Using glycemic load is more effective because when we eat, we eat a whole portion of different foods and not just one particular food. Thus, considering the overall food eaten will give a more accurate figure of the diet and help in determining the right food. 

Glycemic loads in different foods 

There is a list of different foods with different glycemic loads: 

Foods with a low glycemic load ( 10 or less) 

  • ¼ cups peanut
  • 2 cups watermelon
  • 1 cup all-bran cereal
  • 1 cup kidney beans 
  • 8 oz skim milk 

Foods with a medium glycemic load (from 11-19) 

  • 1 large banana 
  • 1 medium donut
  • 1 cup cooked oatmeal 
  • 1 tablespoon honey 
  • 1 cup boiled brown rice 

Foods with a high glycemic load (higher than 20) 

  • 10 large jelly beans 
  • 1 cup corn flakes 
  • 2 tablespoon raisins
  • 1 medium baked russet potato 

Is it right to rely on glycemic load to maintain health? 

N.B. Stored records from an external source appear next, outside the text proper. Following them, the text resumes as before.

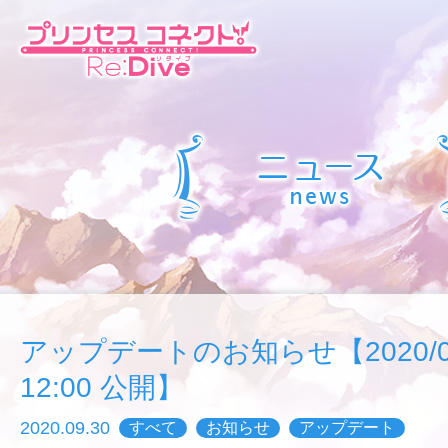
アップデートのお知らせ【2020/09/
12:00 公開】
2020.09.30
すべて
お知らせ
アップデート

Glycemic load is beneficial to maintain health, however, relying on only this is not good. Several studies on glycemic load reveal that diabetic people benefit from knowing the glycemic load and index to achieve better diabetes management, but considering other nutrients present in the foods having the same glycemic index is a topic of concern. 

Several factors can change the food’s rank on the glycemic index. For instance, certain foods with carbs become easier to digest after cooking them for a long time. 

Thus, considering glycemic load with all other necessary aspects will help diabetics to maintain diabetes. Focusing on food quality and a healthy diet can be a good approach to lower the risk of chronic diseases.